En Hongrie, une famille de tziganes qui vit dans une maison pauvre, la mère travaille, le grand-père est malade, la fille est sage à l'école, alors que le garçon fait le mur et se construit un abri avec tout ce qu'il faut pour survivre. La famille économise dans l'espoir d'émigrer au Canada pour y retrouver le père.

La famille est massacrée par des racistes.

Un des policiers dépêchés sur place dit à l'autre que "ces gens" (les tueurs) se trompent de cible, en tuant des gens qui travaillent et se tiennent tranquilles - alors que lui saurait leur indiquer ceux qu'il faudrait tuer…
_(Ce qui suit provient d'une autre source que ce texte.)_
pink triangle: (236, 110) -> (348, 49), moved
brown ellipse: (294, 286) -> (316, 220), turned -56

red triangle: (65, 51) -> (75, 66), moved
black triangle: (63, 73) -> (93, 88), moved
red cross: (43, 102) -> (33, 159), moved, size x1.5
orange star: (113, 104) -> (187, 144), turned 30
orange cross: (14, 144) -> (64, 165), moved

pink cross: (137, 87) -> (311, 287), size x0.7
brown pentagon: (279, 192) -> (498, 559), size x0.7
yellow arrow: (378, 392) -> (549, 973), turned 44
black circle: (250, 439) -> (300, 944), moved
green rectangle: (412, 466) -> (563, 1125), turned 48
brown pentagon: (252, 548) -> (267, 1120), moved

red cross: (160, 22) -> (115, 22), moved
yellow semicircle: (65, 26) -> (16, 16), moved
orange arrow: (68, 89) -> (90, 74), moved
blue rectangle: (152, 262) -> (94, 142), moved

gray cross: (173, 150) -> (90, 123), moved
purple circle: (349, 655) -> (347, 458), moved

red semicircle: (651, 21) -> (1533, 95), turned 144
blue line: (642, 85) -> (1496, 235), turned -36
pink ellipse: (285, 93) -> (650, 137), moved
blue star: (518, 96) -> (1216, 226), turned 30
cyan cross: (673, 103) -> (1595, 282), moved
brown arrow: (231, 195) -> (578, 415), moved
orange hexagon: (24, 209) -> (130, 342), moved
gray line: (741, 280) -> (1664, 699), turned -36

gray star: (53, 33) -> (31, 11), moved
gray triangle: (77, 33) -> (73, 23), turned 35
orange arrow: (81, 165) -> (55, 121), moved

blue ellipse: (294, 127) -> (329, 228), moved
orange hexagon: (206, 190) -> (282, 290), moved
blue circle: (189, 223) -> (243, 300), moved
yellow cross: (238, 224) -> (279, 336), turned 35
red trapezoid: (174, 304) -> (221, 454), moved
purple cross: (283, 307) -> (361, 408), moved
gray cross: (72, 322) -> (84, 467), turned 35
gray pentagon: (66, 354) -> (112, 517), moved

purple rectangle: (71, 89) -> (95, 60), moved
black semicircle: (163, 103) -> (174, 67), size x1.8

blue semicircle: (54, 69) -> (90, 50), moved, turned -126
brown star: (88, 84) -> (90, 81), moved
La dernière image à la morgue : le garçon n'est pas parmi les victimes.

A propos de ce film, un quotidien de Berlin saluait le rôle des festivals en général et de celui de Berlin en particulier : en programmant des films sur des tragédies contemporaines, ils érigent des monuments pour une mémoire salutaire.

La façon de filmer, très près des gens, permet de se mettre dans leur peau: leurs espoirs, leurs angoisses sont sous-jacents à chaque image. La fin semble indiquer qu'il n'y a que la stratégie de survie immédiate et individuelle qui permet d'échapper au "sort" funeste.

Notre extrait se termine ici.